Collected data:
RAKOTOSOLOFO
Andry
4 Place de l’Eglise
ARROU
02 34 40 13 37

* * *

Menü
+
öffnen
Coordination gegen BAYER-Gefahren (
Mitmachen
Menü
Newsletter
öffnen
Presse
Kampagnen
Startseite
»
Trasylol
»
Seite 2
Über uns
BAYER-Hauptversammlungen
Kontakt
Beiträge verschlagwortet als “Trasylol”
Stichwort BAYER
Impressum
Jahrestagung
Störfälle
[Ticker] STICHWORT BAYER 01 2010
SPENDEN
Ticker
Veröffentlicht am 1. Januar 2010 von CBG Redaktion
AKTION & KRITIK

...

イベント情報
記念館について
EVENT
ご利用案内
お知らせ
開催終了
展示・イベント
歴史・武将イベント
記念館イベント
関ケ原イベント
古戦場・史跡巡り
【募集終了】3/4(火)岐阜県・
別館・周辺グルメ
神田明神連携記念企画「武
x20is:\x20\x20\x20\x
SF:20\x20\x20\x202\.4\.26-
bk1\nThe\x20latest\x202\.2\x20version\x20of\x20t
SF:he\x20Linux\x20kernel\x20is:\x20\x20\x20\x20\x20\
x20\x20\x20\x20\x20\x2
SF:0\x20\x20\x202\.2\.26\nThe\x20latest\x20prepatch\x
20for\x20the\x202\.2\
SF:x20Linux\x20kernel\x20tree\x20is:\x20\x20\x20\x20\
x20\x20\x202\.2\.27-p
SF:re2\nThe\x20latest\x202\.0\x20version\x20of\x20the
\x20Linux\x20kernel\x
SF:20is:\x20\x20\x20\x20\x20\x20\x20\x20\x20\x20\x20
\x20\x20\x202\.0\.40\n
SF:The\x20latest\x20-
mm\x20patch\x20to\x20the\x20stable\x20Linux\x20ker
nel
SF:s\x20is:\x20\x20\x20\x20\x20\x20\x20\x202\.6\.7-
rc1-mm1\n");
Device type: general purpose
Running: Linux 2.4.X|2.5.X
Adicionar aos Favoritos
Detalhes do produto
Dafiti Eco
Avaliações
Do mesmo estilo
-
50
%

### Try it:
The range runs from the line above containing "RAKOTOSOLOFO" to the line containing "02 34 40 13 37", inclusive. Restate those lines word for word and no others.

### Task answer:
RAKOTOSOLOFO
Andry
4 Place de l’Eglise
ARROU
02 34 40 13 37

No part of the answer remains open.